Both tools and humans can know if Conventional Commit semantics apply to a commit, and which exact version. We can know this with per-commit granularity and it is possible to get that knowledge very efficiently. And we get this per-commit granularity without having to encode the spec version in every commit - you simply make one commit declaring what version you're using now, and this information now carries forward into every future commit until you switch. With that solved, the spec is much more free to evolve, since tools now have a great way to not have their interpretation broken by changes.

By keeping it super simple (the version string and the URL string are one, it's the very first thing in the file by itself on the first line, there is no markdown syntax to parse, etc):

  • we make it extremely simple+easy for tools to know what version of the spec is being used,
  • it's trivial to see that it's a URL (and the .md extension helps editors/viewers automatically style it as a link, make it clickable, etc), and
  • there's a clear single source of truth (as a counter-example, if we follow the temptation to allow wrapping the URL in Markdown syntax, it would be easy to end up with a situation where the display text and the link text both have a version string, but they don't match).

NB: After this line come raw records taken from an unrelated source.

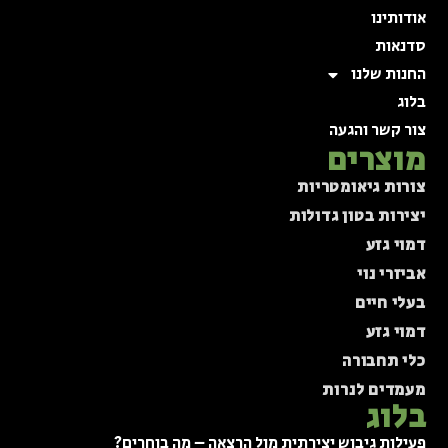
אודותינו
סדנאות
החנות שלנו
בלוג
צור קשר והגעה
מוצרים
צורות גיאומטריות
יצירות בטון גדולות
דמוי גזע
אביזרי נוי
בעלי חיים
דמוי גזע
כלי תחבורה
מעמדים לנרות
בלוג
פעילות גיבוש יצירתית מול הרצאה – מה בוחרים?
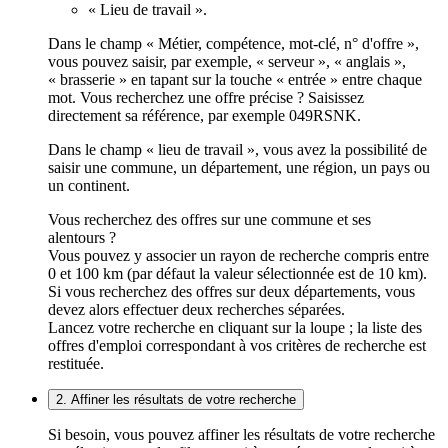
« Lieu de travail ».
Dans le champ « Métier, compétence, mot-clé, n° d'offre »,
vous pouvez saisir, par exemple, « serveur », « anglais »,
« brasserie » en tapant sur la touche « entrée » entre chaque
mot. Vous recherchez une offre précise ? Saisissez
directement sa référence, par exemple 049RSNK.
Dans le champ « lieu de travail », vous avez la possibilité de
saisir une commune, un département, une région, un pays ou
un continent.
Vous recherchez des offres sur une commune et ses
alentours ?
Vous pouvez y associer un rayon de recherche compris entre
0 et 100 km (par défaut la valeur sélectionnée est de 10 km).
Si vous recherchez des offres sur deux départements, vous
devez alors effectuer deux recherches séparées.
Lancez votre recherche en cliquant sur la loupe ; la liste des
offres d'emploi correspondant à vos critères de recherche est
restituée.
2. Affiner les résultats de votre recherche
Si besoin, vous pouvez affiner les résultats de votre recherche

By making the spec explicitly about the first line (so tools just look at the first line and ignore/tolerate the rest), it allows forward-compatibility with future spec changes, extensions, or unforeseen usage adding other information.

Mandating just one encoding reduces the odds that one popular implementation goes looser and all tools end up having to know how to detect or interpret other byte patterns. UTF-8 is the natural choice because it's the overwhelmingly most common encoding in use today, and is fairly good or at least doesn't have any glaring flaws - particularly for the characters in these URLs (all in the ASCII-compatible subset so far, and quite possibly forever).

Tolerating any language identifier in the URL lets projects use the link to their native language - doesn't matter to tools, can really help humans. Since Conventional Commits doesn't seem to have defined any guarantees for the language part of its spec URLs, I assumed the current standard / best practice, but since that's a lot of complexity which we will probably never need, I left the door open for more permissive, accessible (in the standard library of most languages), and far simpler approaches.

Discoverability is really high because it looks like one of the conventional about-this-repo files (all-uppercase, like README, CONTRIBUTING, etc), and it points you right to the full documentation of that commit convention. It would also sort in basically the same place as a CONTRIBUTING file in an alphabetic listing - if I was looking for a "contributing" file and saw a "commits" file (as a dev who already knows what a "commit" is) I'd almost certainly think to look in it.